I live in Pennsylvania and a friend from North Carolina has contacted me for help. Last year his nephew relocated to live with him from California. My friend foolishly "co-signed" (not sure if that is the right term) for his nephew. Both names are XXXXX XXXXX loan agreement, the title and the registration. My friend is the "primary" and the vehicle is insured under my friend's policy. There has been a falling out and the nephew left NC and has gone to Pennsylvania and taken the vehicle. The nephew is staying with a relative, only recently found employment, but is 20 y/o and unstable at best. All of his efforts to reach the nephew have been ignored and the rest of the family refuses to get involved. My friend is very stressed out by the situation. He is now responsible for making loan payments for a car he has no access to. If his nephew fails to make the payments his credit is at risk. He must continue to insure the car becuase he is on the title and the loan. What are my friends rights?
I live in PA and have offered find the vehicle and take it from the nephew. The nephew parks the car on a public street. I have offered provided that I be armed with a duplicate of the registration proving my friend's ownership, a signed and notarized affidavit from my friend authorizing me to drive the vehicle, proof of insurance and a copy of the loan paperwork which contains information regarding the title. When I get the car I would hide it until some sort of agreement can be reached. Hopefully, the nephew will realize that his credit is now tied up in an asset he has no access to. If no agreement can be reached, then he will simply come to PA and take the car back to his home. Eventually, the nephew may come to his senses. What if my friend drops the car from his coverage? Can I be arrested for grand theft?
Submitted: 3 years ago.
Category: Legal
Expert:  Richard replied 3 years ago.
Welcome! My goal is to do my very best to understand your situation and to provide a full and complete answer for you.

Good afternoon. Your friend has as much right to the car as his nephew.
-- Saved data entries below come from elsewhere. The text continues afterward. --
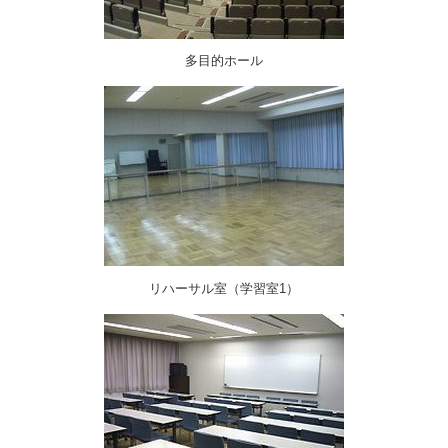
多目的ホール
リハーサル室（学習室1）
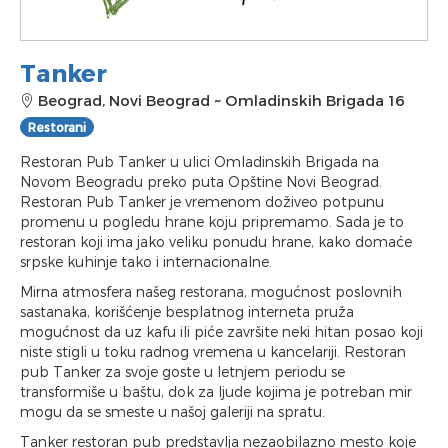
Tanker
Beograd, Novi Beograd
~
Omladinskih Brigada 16
Restorani
Restoran Pub Tanker u ulici Omladinskih Brigada na
Novom Beogradu preko puta Opštine Novi Beograd.
Restoran Pub Tanker je vremenom doživeo potpunu
promenu u pogledu hrane koju pripremamo. Sada je to
restoran koji ima jako veliku ponudu hrane, kako domaće
srpske kuhinje tako i internacionalne.
Mirna atmosfera našeg restorana, mogućnost poslovnih
sastanaka, korišćenje besplatnog interneta pruža
mogućnost da uz kafu ili piće završite neki hitan posao koji
niste stigli u toku radnog vremena u kancelariji. Restoran
pub Tanker za svoje goste u letnjem periodu se
transformiše u baštu, dok za ljude kojima je potreban mir
mogu da se smeste u našoj galeriji na spratu.
Tanker restoran pub predstavlja nezaobilazno mesto koje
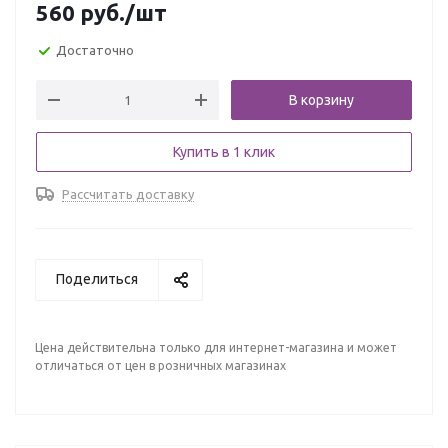
560
руб.
/шт
Достаточно
В корзину
Купить в 1 клик
Рассчитать доставку
Поделиться
Цена действительна только для интернет-магазина и может
отличаться от цен в розничных магазинах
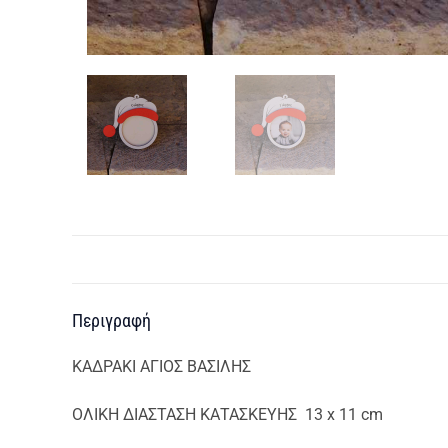
Περιγραφή
ΚΑΔΡΑΚΙ ΑΓΙΟΣ ΒΑΣΙΛΗΣ
OΛΙΚΗ ΔΙΑΣΤΑΣΗ ΚΑΤΑΣΚΕΥΗΣ 13 x 11 cm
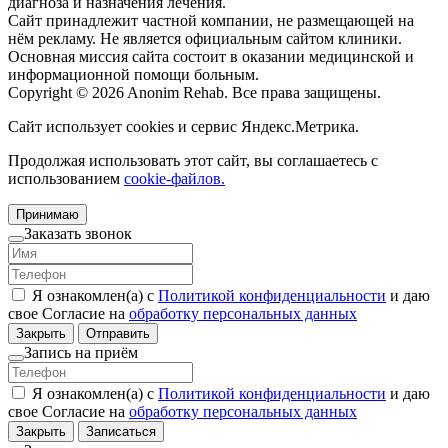
диагноза и назначения лечения.
Сайт принадлежит частной компании, не размещающей на
нём рекламу. Не является официальным сайтом клиники.
Основная миссия сайта состоит в оказании медицинской и
информационной помощи больным.
Copyright © 2026 Anonim Rehab. Все права защищены.
Сайт использует cookies и сервис Яндекс.Метрика.
Продолжая использовать этот сайт, вы соглашаетесь с
использованием
cookie-файлов.
Принимаю
Заказать звонок
Я ознакомлен(а) с
Политикой конфиденциальности
и даю
свое Согласие на
обработку персональных данных
Закрыть
Отправить
Запись на приём
Я ознакомлен(а) с
Политикой конфиденциальности
и даю
свое Согласие на
обработку персональных данных
Закрыть
Записаться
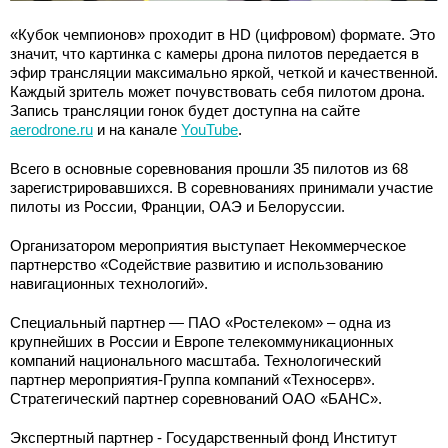
«Кубок чемпионов» проходит в HD (цифровом) формате. Это
значит, что картинка с камеры дрона пилотов передается в
эфир трансляции максимально яркой, четкой и качественной.
Каждый зритель может почувствовать себя пилотом дрона.
Запись трансляции гонок будет доступна на сайте
aerodrone.ru
и на канале
YouTube
.
Всего в основные соревнования прошли 35 пилотов из 68
зарегистрировавшихся. В соревнованиях принимали участие
пилоты из России, Франции, ОАЭ и Белоруссии.
Организатором мероприятия выступает Некоммерческое
партнерство «Содействие развитию и использованию
навигационных технологий».
Специальный партнер — ПАО «Ростелеком» – одна из
крупнейших в России и Европе телекоммуникационных
компаний национального масштаба. Технологический
партнер мероприятия-Группа компаний «Техносерв».
Cтратегический партнер соревнований ОАО «БАНС».
Экспертный партнер - Государственный фонд Институт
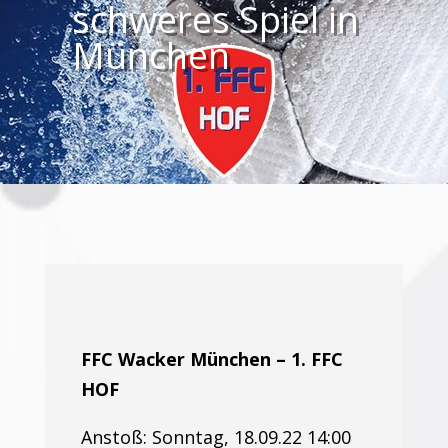
schweres Spiel in
München
FFC Wacker München – 1. FFC
HOF
Anstoß: Sonntag, 18.09.22 14:00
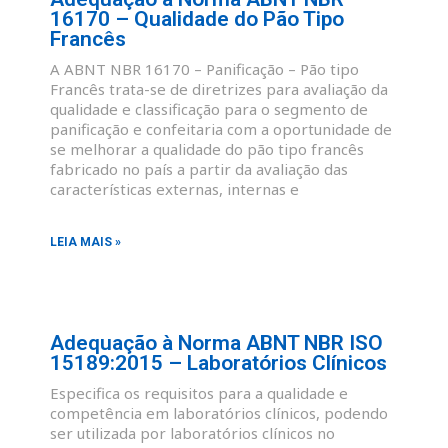
16170 – Qualidade do Pão Tipo
Francês
A ABNT NBR 16170 – Panificação – Pão tipo
Francês trata-se de diretrizes para avaliação da
qualidade e classificação para o segmento de
panificação e confeitaria com a oportunidade de
se melhorar a qualidade do pão tipo francês
fabricado no país a partir da avaliação das
características externas, internas e
LEIA MAIS »
Adequação à Norma ABNT NBR ISO
15189:2015 – Laboratórios Clínicos
Especifica os requisitos para a qualidade e
competência em laboratórios clínicos, podendo
ser utilizada por laboratórios clínicos no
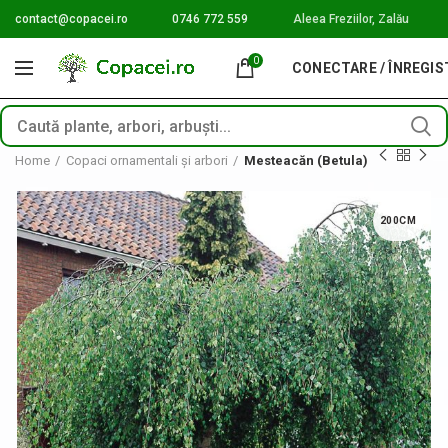
contact@copacei.ro
0746 772 559
Aleea Freziilor, Zalău
0
CONECTARE / ÎNREGI
Home
Copaci ornamentali și arbori
Mesteacăn (Betula)
200CM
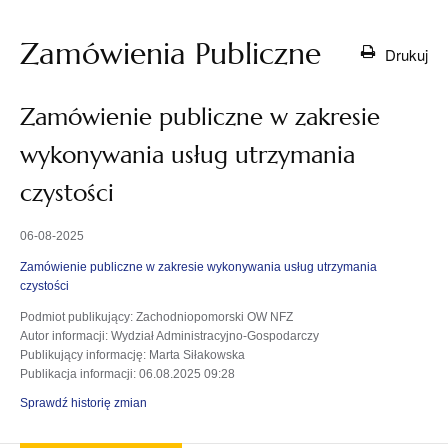
Zamówienia Publiczne
Drukuj
Zamówienie publiczne w zakresie
wykonywania usług utrzymania
czystości
06-08-2025
Zamówienie publiczne w zakresie wykonywania usług utrzymania
czystości
Podmiot publikujący
: Zachodniopomorski OW NFZ
Autor informacji
: Wydział Administracyjno-Gospodarczy
Publikujący informację
: Marta Siłakowska
Publikacja informacji
: 06.08.2025 09:28
Sprawdź historię zmian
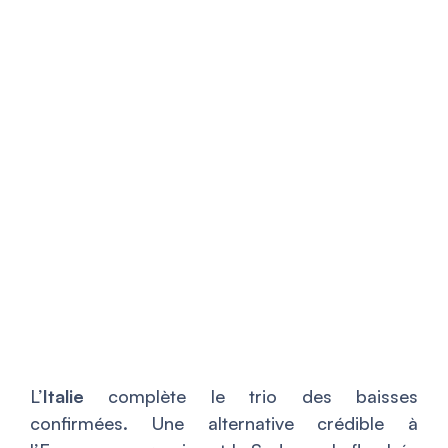
L’
Italie
complète le trio des baisses
confirmées. Une alternative crédible à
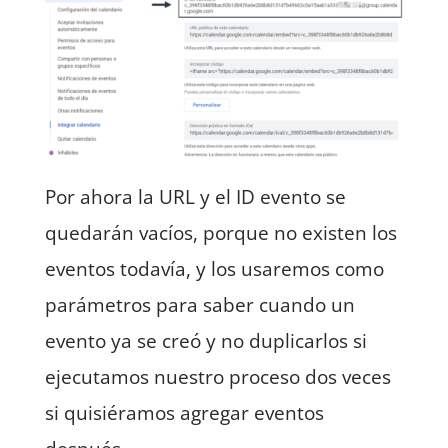
Por ahora la URL y el ID evento se
quedarán vacíos, porque no existen los
eventos todavía, y los usaremos como
parámetros para saber cuando un
evento ya se creó y no duplicarlos si
ejecutamos nuestro proceso dos veces
si quisiéramos agregar eventos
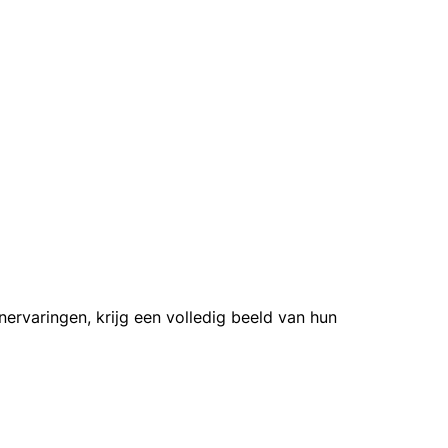
ervaringen, krijg een volledig beeld van hun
If your friend gives the documentation you reference, plus a notarized limited power of attorney authorizing you to act on his behalf to take the car, then you could not be prosecuted for taking the car. Under PA laws, you must not either breach the peace or break and enter to take the car. Once you have the car, your friend should file suit against the nephew for the nephew's share of the payments. That will give him the leverage and options he needs to get the nephew off the title. Once the suit is filed and a judgment awarded, he becomes a judgment creditor, and he has the right to take the nephew's ownership interest in the car to collect that judgment. As long as your friend is on the title, he definitely does not want to drop his insurance coverage. Without insurance coverage he risks being sued and held personally liable for an accident caused by the nephew.